Shameless, just utterly shameless.
Tan said she wept when she read the report; indeed, a close read can be overwhelming. The product of a two-year-audit (June 2010 to September 2012) and a year-long reporting process (September 2012 to August 2013, including some three months for the implementing government agencies and legislators involved to respond to the findings), the report is the political equivalent of a sex video scandal—the graphic record of repeated acts of violation, but with the Filipino people as the victim.
The businesswoman at the center of the so-called
P10-billion pork barrel scam exposed by the Inquirer is implicated in the COA report too; 10 of the 82 NGOs the COA identified as dubious (either “unknown or unlocated at their given addresses, or have given nonexistent addresses, or [with] addresses traced [to] a mere shanty or high-end residential units without any NGO signages and of which, some turned out to be the residences of their owner/officer”—to quote from the report’s Executive Summary) are linked to Janet Lim-Napoles. All told, the 10 NGOs received over P2 billion in pork barrel funds between 2007 and 2009.
The “Inquirer validates our findings,” Tan said last Friday, referring to the Napoles stories. But the other way around is also true: The COA report validates the Inquirer stories as well as the newspaper’s editorial position.

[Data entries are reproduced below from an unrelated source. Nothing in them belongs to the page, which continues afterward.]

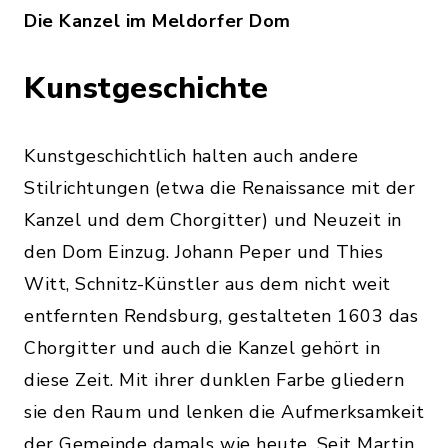
Die Kanzel im Meldorfer Dom
Kunstgeschichte
Kunstgeschichtlich halten auch andere
Stilrichtungen (etwa die Renaissance mit der
Kanzel und dem Chorgitter) und Neuzeit in
den Dom Einzug. Johann Peper und Thies
Witt, Schnitz-Künstler aus dem nicht weit
entfernten Rendsburg, gestalteten 1603 das
Chorgitter und auch die Kanzel gehört in
diese Zeit. Mit ihrer dunklen Farbe gliedern
sie den Raum und lenken die Aufmerksamkeit
der Gemeinde damals wie heute. Seit Martin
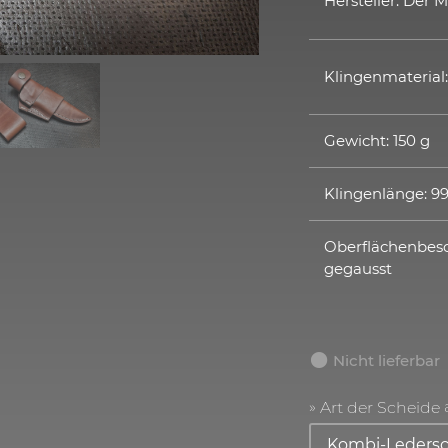
Hersteller: Der 
Klingenmaterial
Gewicht: 150 g
Klingenlänge: 
Oberflächenbesc
gegausst
Nicht lieferbar
Art der Scheide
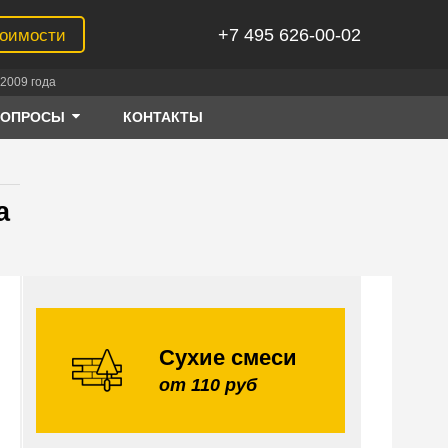
+7 495 626-00-02
тоимости
2009 года
ВОПРОСЫ
КОНТАКТЫ
а
Сухие смеси
от 110 руб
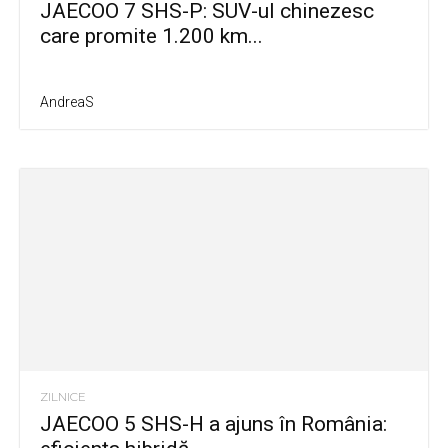
JAECOO 7 SHS-P: SUV-ul chinezesc
care promite 1.200 km...
AndreaS
ZILNICE
JAECOO 5 SHS-H a ajuns în România:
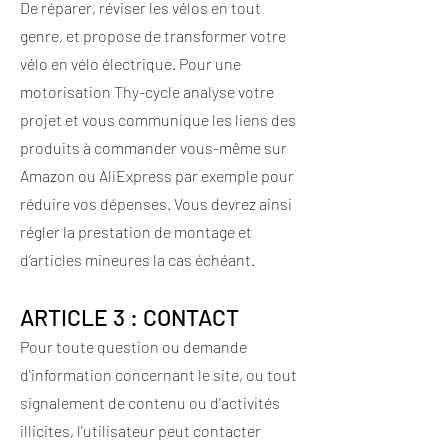
De réparer, réviser les vélos en tout
genre, et propose de transformer votre
vélo en vélo électrique. Pour une
motorisation Thy-cycle analyse votre
projet et vous communique les liens des
produits à commander vous-même sur
Amazon ou AliExpress par exemple pour
réduire vos dépenses. Vous devrez ainsi
régler la prestation de montage et
d’articles mineures la cas échéant.
ARTICLE 3 : CONTACT
Pour toute question ou demande
d'information concernant le site, ou tout
signalement de contenu ou d'activités
illicites, l'utilisateur peut contacter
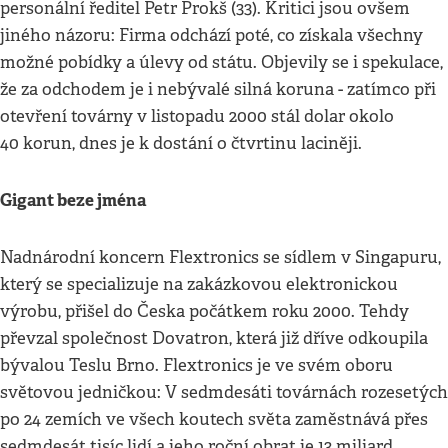
personální ředitel Petr Prokš (33). Kritici jsou ovšem
jiného názoru: Firma odchází poté, co získala všechny
možné pobídky a úlevy od státu. Objevily se i spekulace,
že za odchodem je i nebývalé silná koruna - zatímco při
otevření továrny v listopadu 2000 stál dolar okolo
40 korun, dnes je k dostání o čtvrtinu laciněji.
Gigant beze jména
Nadnárodní koncern Flextronics se sídlem v Singapuru,
který se specializuje na zakázkovou elektronickou
výrobu, přišel do Česka počátkem roku 2000. Tehdy
převzal společnost Dovatron, která již dříve odkoupila
bývalou Teslu Brno. Flextronics je ve svém oboru
světovou jedničkou: V sedmdesáti továrnách rozesetých
po 24 zemích ve všech koutech světa zaměstnává přes
sedmdesát tisíc lidí a jeho roční obrat je 13 miliard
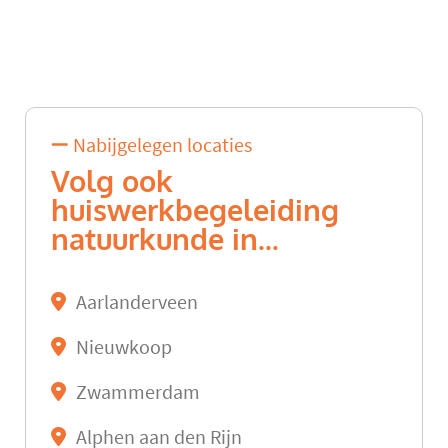
Nabijgelegen locaties
Volg ook
huiswerkbegeleiding
natuurkunde in...
Aarlanderveen
Nieuwkoop
Zwammerdam
Alphen aan den Rijn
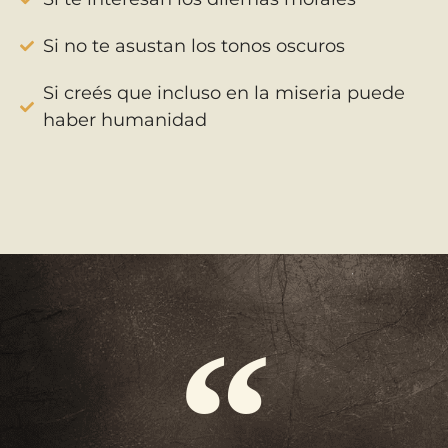
Si no te asustan los tonos oscuros
Si creés que incluso en la miseria puede
haber humanidad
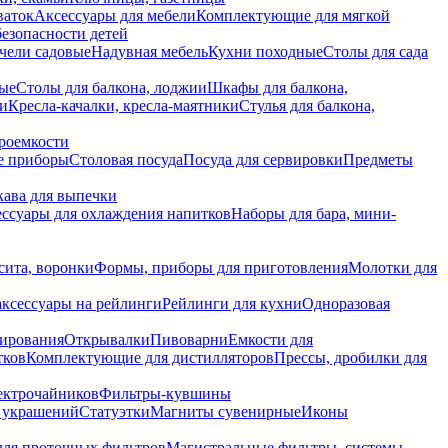
ваток
Аксессуары для мебели
Комплектующие для мягкой
безопасности детей
чели садовые
Надувная мебель
Кухни походные
Столы для сада
вые
Столы для балкона, лоджии
Шкафы для балкона,
ии
Кресла-качалки, кресла-маятники
Стулья для балкона,
роемкости
е приборы
Столовая посуда
Посуда для сервировки
Предметы
укава для выпечки
ссуары для охлаждения напитков
Наборы для бара, мини-
сита, воронки
Формы, приборы для приготовления
Молотки для
аксессуары на рейлинги
Рейлинги для кухни
Одноразовая
вирования
Открывалки
Пивоварни
Емкости для
тков
Комплектующие для дистилляторов
Прессы, дробилки для
лектрочайников
Фильтры-кувшины
я украшений
Статуэтки
Магниты сувенирные
Иконы
ля проточных фильтров
Магистральные фильтры, системы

We have always understood the eyewitness testimony against Napoles (from whistle-blowers who used to work in the businesswoman’s inner circle) and the documentation on the fake NGOs or fake projects as proof that the pork barrel system was being gamed. The elaborate fakery was designed to move pork barrel funds into lawmakers’ pockets, with operators taking a generous share of the money. Unlike other, older forms of corruption, where at least the proposed bridge or road or school building or basketball court would actually be built, with the usual commissions going to those who made the project happen, the pork barrel scam glimpsed in the Inquirer stories seems to have been designed to do this without all that. To forget, in other words, about keeping appearances.
The COA report shows us that the scam Napoles was alleged by the whistle-blowers to have masterminded actually fits the general pattern of fund abuse: rules were not followed, recipients were chosen on mere endorsement, projects were nonexistent, receipts were fabricated, releases were unliquidated. In other words, and to borrow a phrase from the information technology industry: The irregularities in the use of the pork barrel are not a bug; they are a standard feature.
Time to finally abolish the pork barrel system.